During the past couple of years, the chorus has had to rethink ways of engaging with its membership. Online Zoom sessions early on proved to be a good way of socializing with people and relieving some of the feelings of pandemic isolation, but an ineffective way of singing together. In summer 2021, outdoor gatherings of singalong music and reviewing choral scores from past seasons were an attempt to get back to the group experience. During the holiday season last year, singers turned out in bigger numbers for an afternoon of Christmas caroling.
“We learned that a big part of participating in the chorus is looking forward to performing the music for the community,” said chorus board president Linda Atkins. “That became very clear when we held several sessions for members to continue singing – but we just couldn’t get up much enthusiasm since we weren’t preparing for a performance. The singalongs (and pre-season sessions) we did this summer were more satisfying.”
The core group in the chorus this fall is comprised of a small band of dedicated singers determined to make music together again.

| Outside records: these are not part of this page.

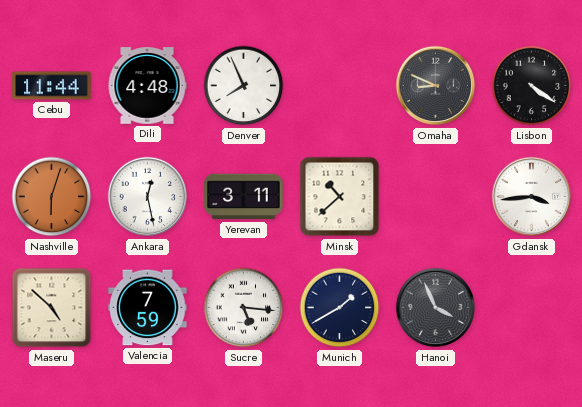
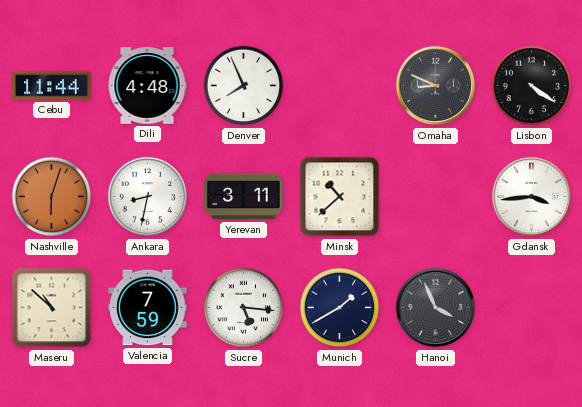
Ankara: 12:28 -> 8:32
Maseru: 4:52 -> 10:52
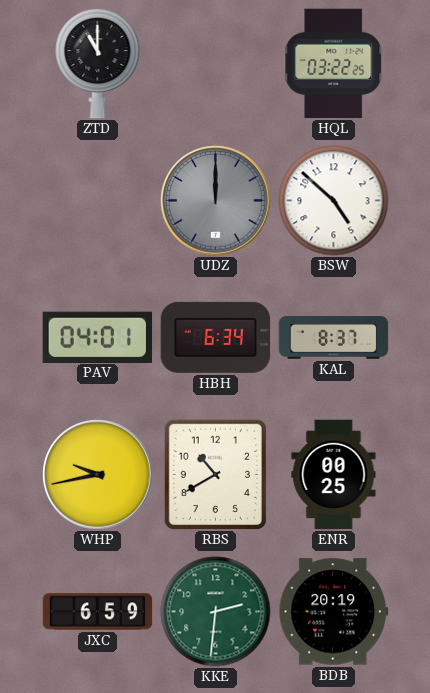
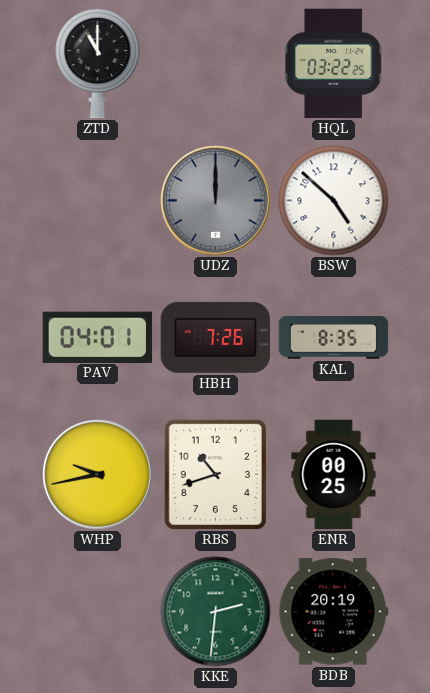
HBH: 6:34 -> 7:26
KAL: 8:37 -> 8:35
RBS: 10:40 -> 10:42
JXC: 6:59 -> none
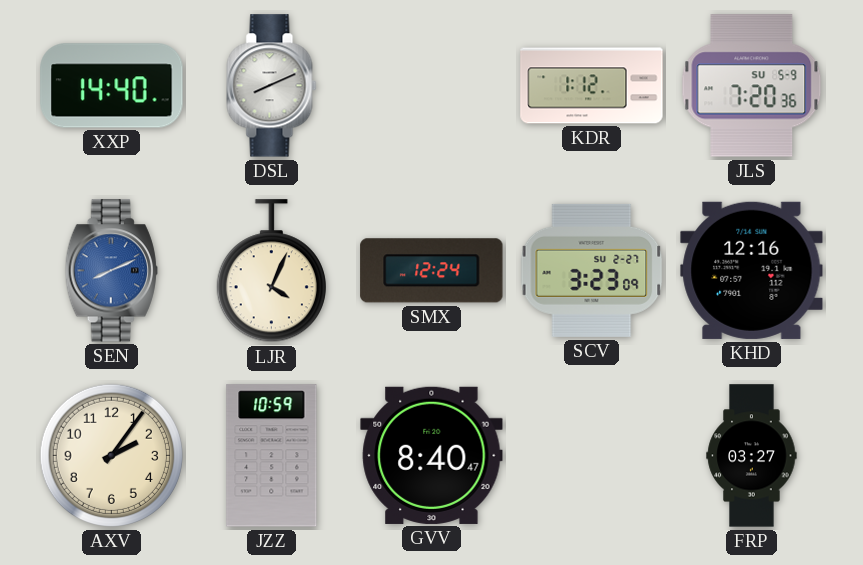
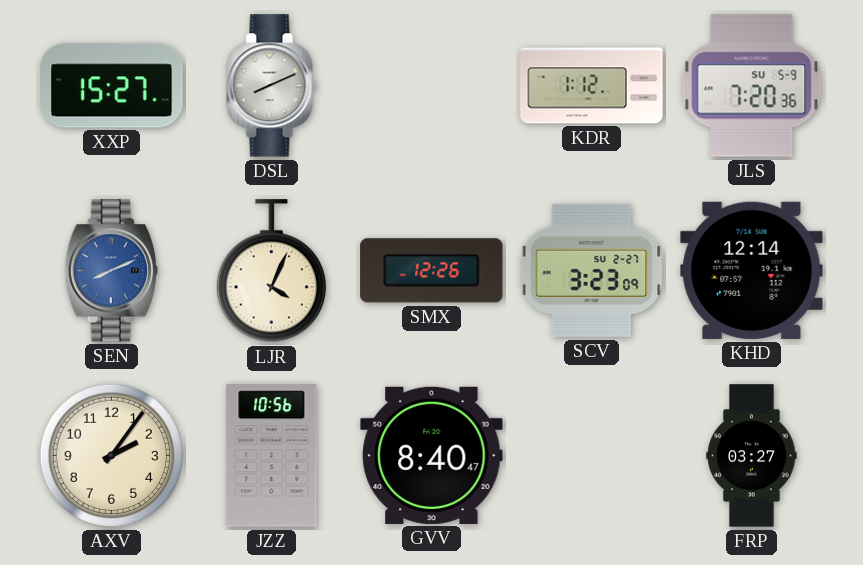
XXP: 14:40 -> 15:27
SMX: 12:24 -> 12:26
KHD: 12:16 -> 12:14
JZZ: 10:59 -> 10:56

For a few numbers, they’ll be getting some help from the Wild Rose Chorale, who appears on the program as a special guest. The now 11-voice ensemble joins the chorus for three songs and also presents a set of its own a cappella music complementing the “We Rise Again” theme.
“It’s always fun to collaborate,” said Leslie Lewis, director of the Wild Rose Chorale, explaining that people like the variety of texture that different groups bring to a program.
“While we are two separate
choral organizations, Wild Rose and the Community Chorus are like siblings or cousins. So many of us have sung in both groups at one time or another over the years and it’s good to lend our support when we can.”
Wild Rose and another choral group, Rainshadow, made their way back to performing fairly early.
“Now that the chorus is up and running again, we are celebrating the full return of choral music in Port Townsend,” Lewis added.
In keeping with this celebration of singing, audiences will hear songs such as “Lift Every Voice and Sing,” “We Are the Music-makers,” “How Can I Keep from Singing,” and “Why We Sing.”
Also included on the program are a couple of Aaron Copland favorites and even “The Rainbow Connection” from the “Muppet Movie.”
Moran said she purposefully chose uplifting music for this program.
“I wanted songs that generate a sense of unity against great odds, such as ‘We Rise Again’ and pieces that celebrate our mutual journey as humans. I think the lyrics ‘Ob-la-di, ob-la-da, life goes on, brah. La, la, la, la, life goes on,’ are probably some of my favorites in the program because, no matter what happens, life does indeed go on.”
One of Atkins’ favorites is “Bridge Over Troubled Water,” because she said it holds a personal place in her life.
“I love having an opportunity to perform it with this resilient group of singers,” she said.
“As a Wild Rose member, it’s fun to share our music with a wider audience,” Lewis noted. “As a chorus member, honestly, it just feels good to sing again.”
Moran is happy to partner with the Wild Rose Chorale.
“Having them join us has provided the boost we needed to really get this program in shape. I thank Leslie Lewis for all of her assistance both as a singer and coordinator.”
Moran also credits Atkins, whom she called “the best cheerleader our group could ever hope for,” and the rest of the chorus board: Jonathan Stafford, who helped prepare singers in bonus rehearsals; piano accompanist Liz Hopkins; and community patrons, without whom the concerts would not be possible.
Atkins said that preparing an inspirational program and singing to friends, family and the community are what motivates these choristers.
“It really feels like we are coming back to life,” Atkins said.